Information shown Block Start

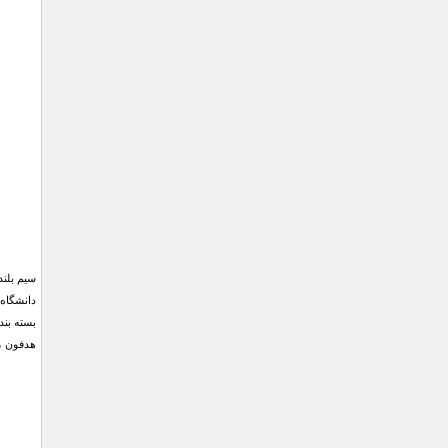
دانشگاه،
بسته بند
هدفون ، 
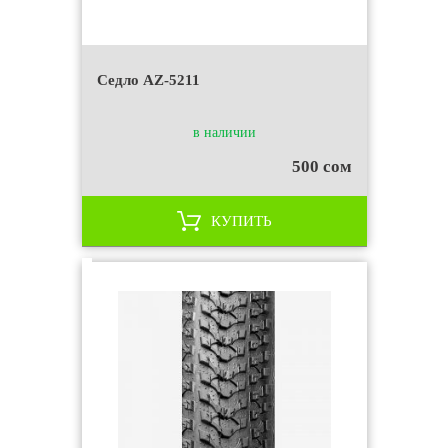
Седло AZ-5211
в наличии
500 сом
КУПИТЬ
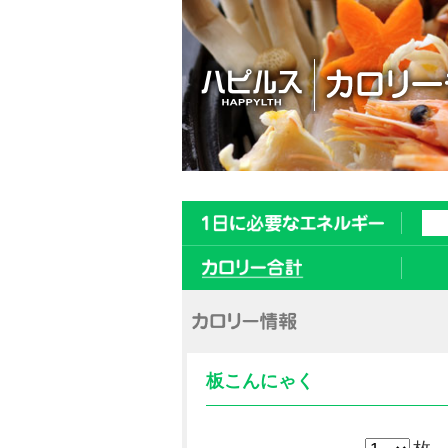
板こんにゃく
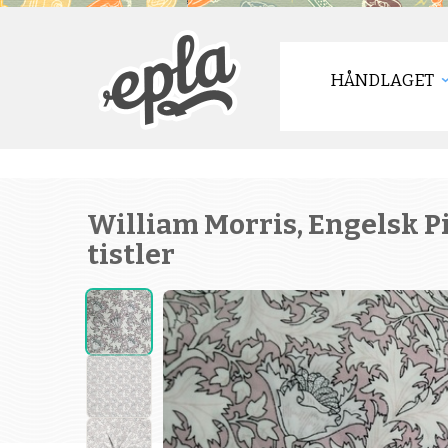
HÅNDLAGET
William Morris, Engelsk P
tistler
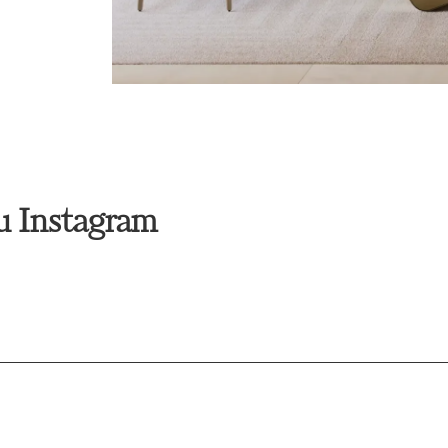
su Instagram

Information shown Block End

> **Task goal**
All of the lines above should be retyped precisely, apart from the pictures.

> **Response area**
دانشگاه،
بسته بند
هدفون ، 
Седло AZ-5211
в наличии
500 сом
КУПИТЬ
板こんにゃく
HÅNDLAGET
William Morris, Engelsk P
tistler
su Instagram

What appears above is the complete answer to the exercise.